Dans cette note de plus de cent cinquante pages, l’INSEE inscrit la situation économique de la France dans un contexte mondial et, bien sûr, européen. « Dans les économies avancées, est-il écrit, les politiques monétaires restent accommodantes [...]. Cependant, dans la zone euro, les difficultés perdurent : le fonctionnement du marché monétaire n’a pas été totalement normalisé, les conditions d’octroi de crédit ne s’assouplissent pas. Le crédit continue par conséquent d’y reculer. » Un recul qui entre dans cet autre élément de conjoncture : « Au quatrième trimestre 2012, l’activité dans la zone euro s’est fortement contractée (-0,6% après -0,1%). »

ET L’ALLEMAGNE ?

Cette évolution n’est évidemment pas étrangère à l’explosion du chômage en France où, indique l’Institut, l’emploi marchand, dans l’industrie en particulier, « continuerait de pâtir de la faiblesse de l’activité et son repli se poursuivrait... ». Ainsi, 74.000 postes devraient y être supprimés au premier semestre 2013, après 91.000 au second semestre 2012.

Mais alors, demande l’INSEE, « pourquoi le chômage a-t-il continué de baisser en Allemagne après 2007 ? ». Et de répondre :« Les facteurs structurels de baisse du chômage (modération salariale à partir de 1996, amélioration du suivi des demandeurs d’emploi, durcissement de l’indemnisation chômage) sont largement intervenus avant 2005. Si la modération salariale a cependant pesé sur la demande intérieure de l’Allemagne, la demande extérieure a pris le relais. » Cela confirme le « dumping social », ces facteurs structurels créant une concurrence déloyale envers ses voisins, malgré l’Union européenne.

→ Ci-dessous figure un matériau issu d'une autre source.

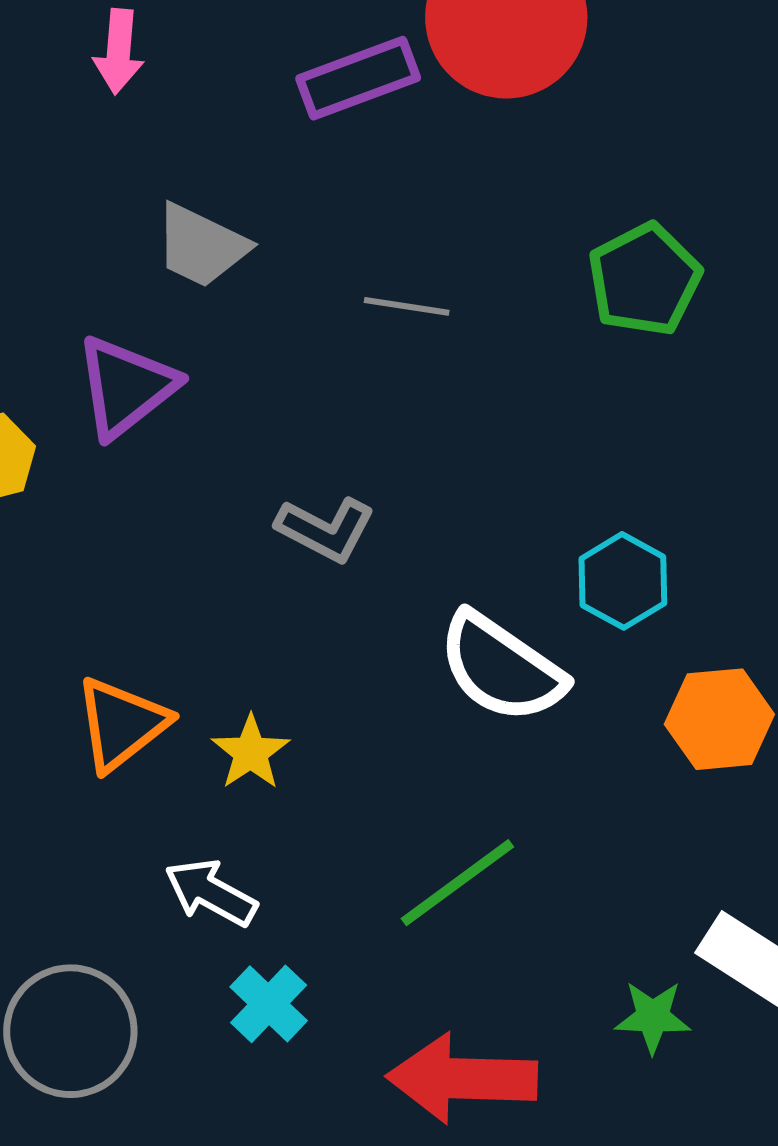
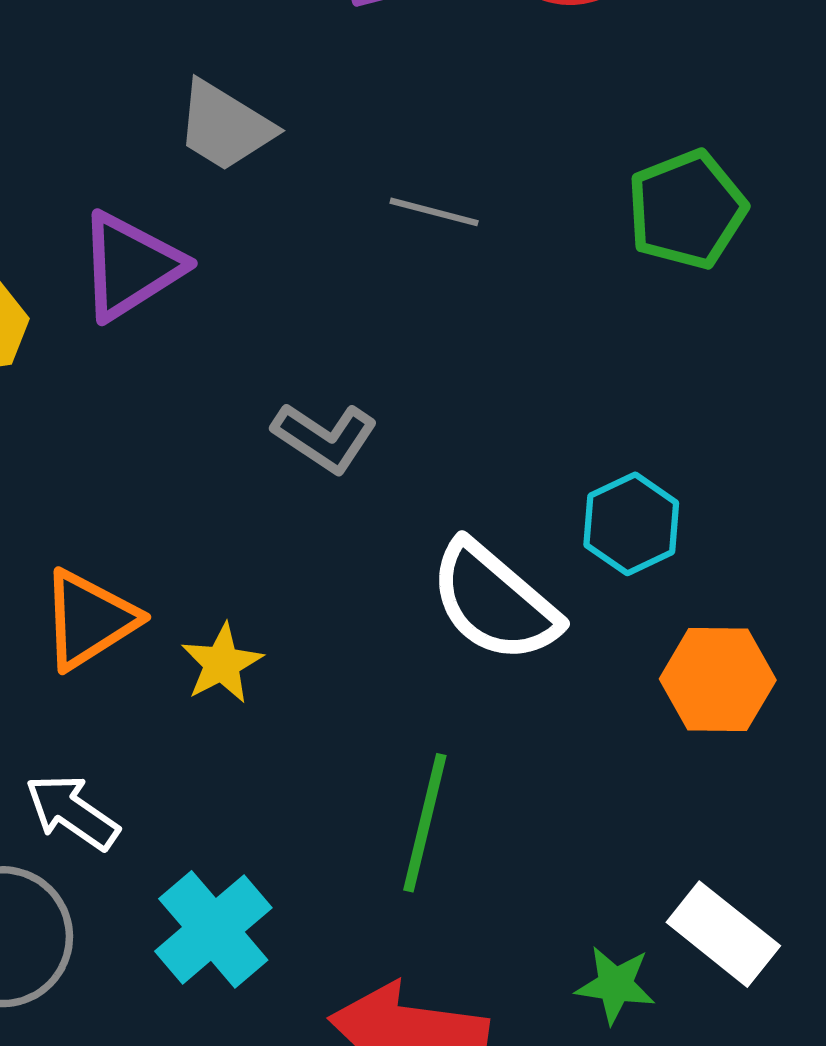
green line: (457, 883) -> (425, 823), turned -46
white arrow: (211, 893) -> (72, 812), moved
cyan cross: (269, 1004) -> (213, 929), size x1.4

Cependant, outre-Rhin et toujours selon l’Institut, « cette performance sur le front de l’emploi a un revers. Elle s’est faite en partie via la création d’emplois à temps partiel ou très partiel, ce qui a conduit à un accroissement des inégalités salariales. En outre, le durcissement des conditions d’indemnisation, conjugué à un nombre très élevé de chômeurs de longue durée, a conduit à une forte augmentation du taux de pauvreté des chômeurs ». Le revers est même double, contre les salaires et contre les chômeurs.